• [Exercise aim]: From the records, return each line that has the word "formater" in it.

• [Recorded information]:

------

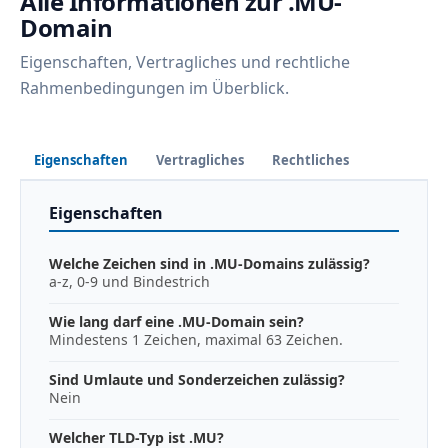
Alle Informationen zur .MU-
Domain
Eigenschaften, Vertragliches und rechtliche
Rahmenbedingungen im Überblick.
Eigenschaften
Vertragliches
Rechtliches
Eigenschaften
Welche Zeichen sind in .MU-Domains zulässig?
a-z, 0-9 und Bindestrich
Wie lang darf eine .MU-Domain sein?
Mindestens 1 Zeichen, maximal 63 Zeichen.
Sind Umlaute und Sonderzeichen zulässig?
Nein
Welcher TLD-Typ ist .MU?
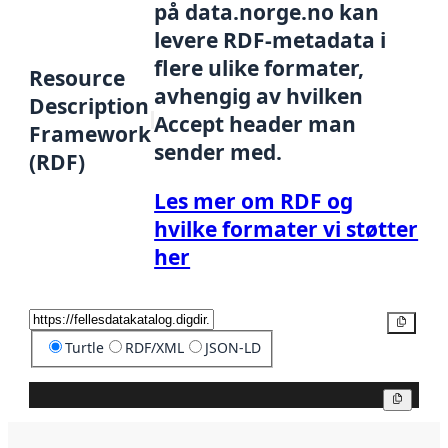
på data.norge.no kan
levere RDF-metadata i
flere ulike formater,
Resource
avhengig av hvilken
Description
Accept header man
Framework
sender med.
(RDF)
Les mer om RDF og
hvilke formater vi støtter
her
Kopier
Turtle
RDF/XML
JSON-LD
Kopier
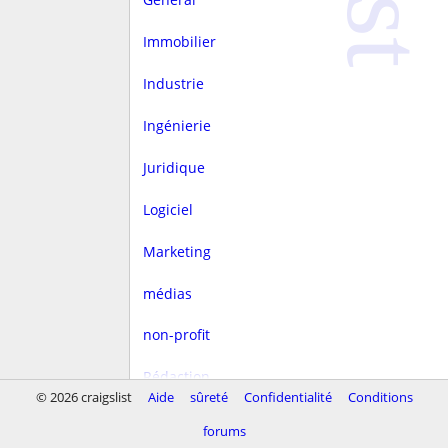
Immobilier
Industrie
Ingénierie
Juridique
Logiciel
Marketing
médias
non-profit
Rédaction
© 2026 craigslist
Aide
sûreté
Confidentialité
Conditions
rest/hôtellerie
forums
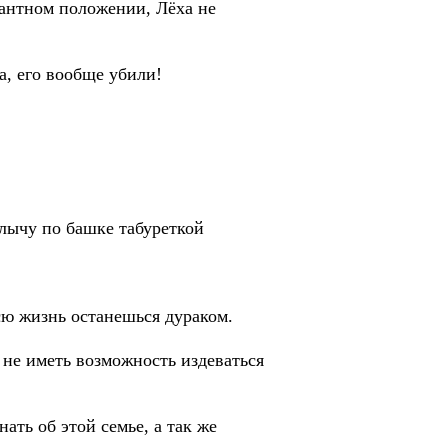
кантном положении, Лёха не
ла, его вообще убили!
лычу по башке табуреткой
всю жизнь останешься дураком.
ы не иметь возможность издеваться
ать об этой семье, а так же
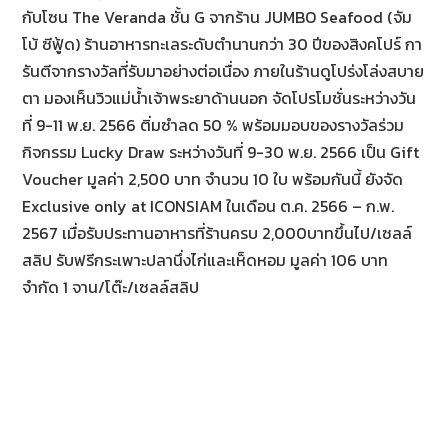
กับโซน The Veranda ชั้น G จากร้าน JUMBO Seafood (จัม
โบ้ ซีฟู้ด) ร้านอาหารทะเลระดับตำนานกว่า 30 ปีของสิงคโปร์ กา
รันตีจากรางวัลที่รับมาอย่างต่อเนื่อง ภายในร้านดูโปร่งโล่งสบาย
ตา มองเห็นวิวแม่น้ำเจ้าพระยาด้านนอก จัดโปรโมชั่นระหว่างวัน
ที่ 9-11 พ.ย. 2566 ติ่มซำลด 50 % พร้อมมอบของรางวัลร่วม
กิจกรรม Lucky Draw ระหว่างวันที่ 9-30 พ.ย. 2566 เป็น Gift
Voucher มูลค่า 2,500 บาท จำนวน 10 ใบ พร้อมกันนี้ ยังจัด
Exclusive only at ICONSIAM ในเดือน ต.ค. 2566 – ก.พ.
2567 เมื่อรับประทานอาหารที่ร้านครบ 2,000บาทขึ้นไป/เซลล์
สลิป รับฟรีกระเพาะปลานึ่งไก่และเห็ดหอม มูลค่า 106 บาท
จำกัด 1 จาน/โต๊ะ/เซลล์สลิป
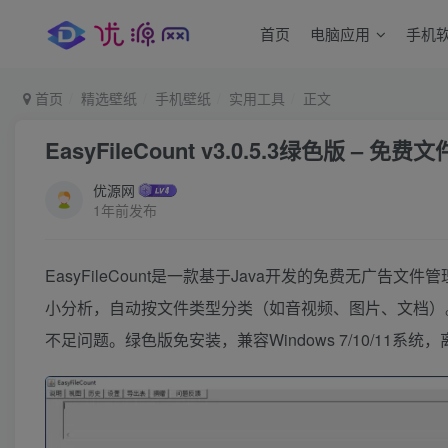
首页
电脑应用
手机
首页
精选壁纸
手机壁纸
实用工具
正文
EasyFileCount v3.0.5.3绿色版
优源网
1年前发布
EasyFileCount是一款基于Java开发的免费无
小分析，自动按文件类型分类（如音视频、图片、文档）。
不足问题。绿色版免安装，兼容Windows 7/10/11系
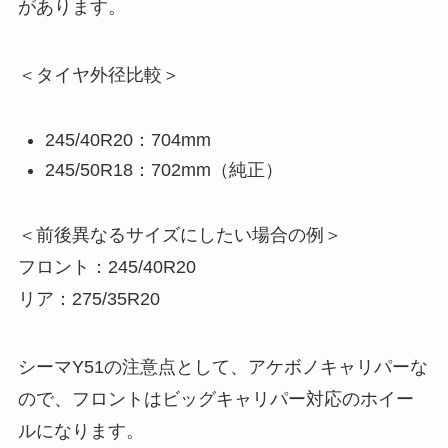
があります。
＜タイヤ外径比較＞
245/40R20：704mm
245/50R18：702mm（純正）
＜前後異なるサイズにしたい場合の例＞
フロント：245/40R20
リア：275/35R20
シーマY51の注意点として、アケボノキャリパーな
ので、フロントはビッグキャリパー対応のホイー
ルになります。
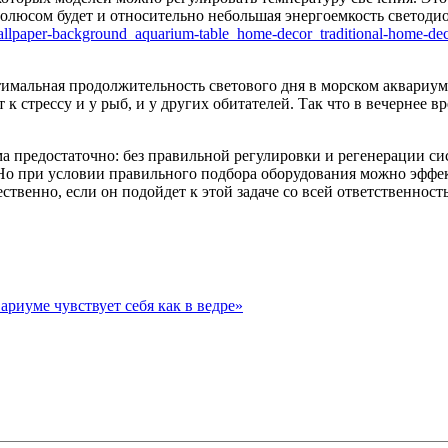
олюсом будет и относительно небольшая энергоемкость светодио
мальная продолжительность светового дня в морском аквариуме 
к стрессу и у рыб, и у других обитателей. Так что в вечернее 
 предостаточно: без правильной регулировки и регенерации сис
Но при условии правильного подбора оборудования можно эффек
ственно, если он подойдет к этой задаче со всей ответственнос
ариуме чувствует себя как в ведре»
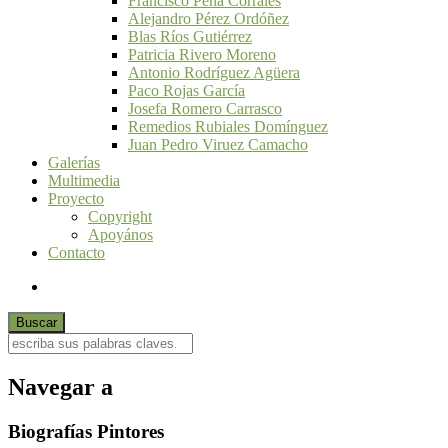
Francisco Peña Corrales
Alejandro Pérez Ordóñez
Blas Ríos Gutiérrez
Patricia Rivero Moreno
Antonio Rodríguez Agüera
Paco Rojas García
Josefa Romero Carrasco
Remedios Rubiales Domínguez
Juan Pedro Viruez Camacho
Galerías
Multimedia
Proyecto
Copyright
Apoyános
Contacto
Navegar a
Biografías Pintores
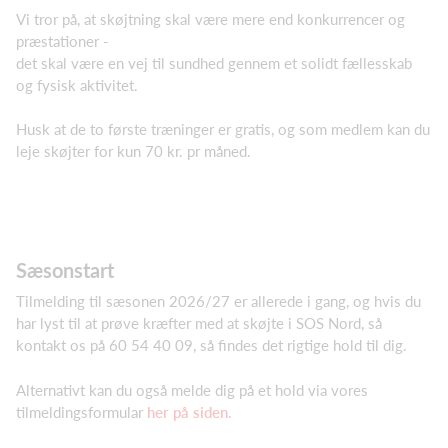
Vi tror på, at skøjtning skal være mere end konkurrencer og
præstationer -
det skal være en vej til sundhed gennem et solidt fællesskab
og fysisk aktivitet.
Husk at de to første træninger er gratis, og som medlem kan du
leje skøjter for kun 70 kr. pr måned.
Sæsonstart
Tilmelding til sæsonen 2026/27 er allerede i gang, og hvis du
har lyst til at prøve kræfter med at skøjte i SOS Nord, så
kontakt os på 60 54 40 09, så findes det rigtige hold til dig.
Alternativt kan du også melde dig på et hold via vores
tilmeldingsformular
her på siden.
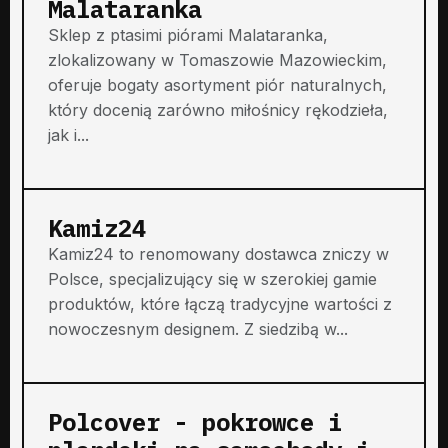
Malataranka
Sklep z ptasimi piórami Malataranka,
zlokalizowany w Tomaszowie Mazowieckim,
oferuje bogaty asortyment piór naturalnych,
który docenią zarówno miłośnicy rękodzieła,
jak i...
Kamiz24
Kamiz24 to renomowany dostawca zniczy w
Polsce, specjalizujący się w szerokiej gamie
produktów, które łączą tradycyjne wartości z
nowoczesnym designem. Z siedzibą w...
Polcover - pokrowce i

------

• [Solution to the exercise]:
flere ulike formater,
hvilke formater vi støtter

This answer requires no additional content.